### What is needed
Exact transcription of the data below is required, without the images.

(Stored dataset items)
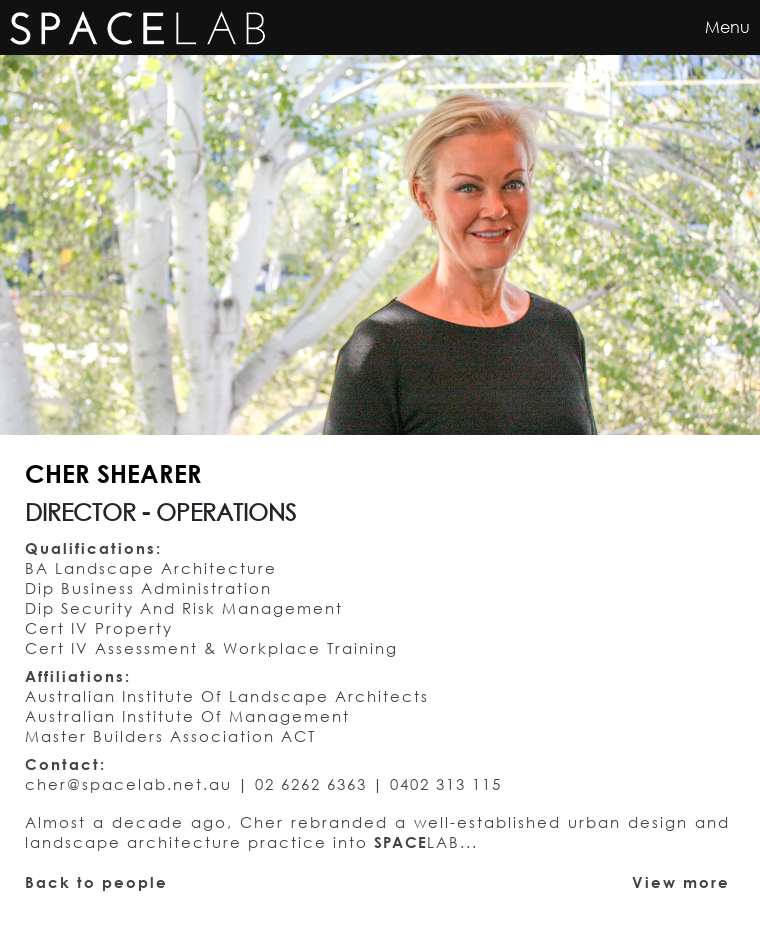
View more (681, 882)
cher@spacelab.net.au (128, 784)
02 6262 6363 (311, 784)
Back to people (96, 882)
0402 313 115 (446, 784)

### Answer to this problem
View more (681, 882)
cher@spacelab.net.au (128, 784)
02 6262 6363 (311, 784)
Back to people (96, 882)
0402 313 115 (446, 784)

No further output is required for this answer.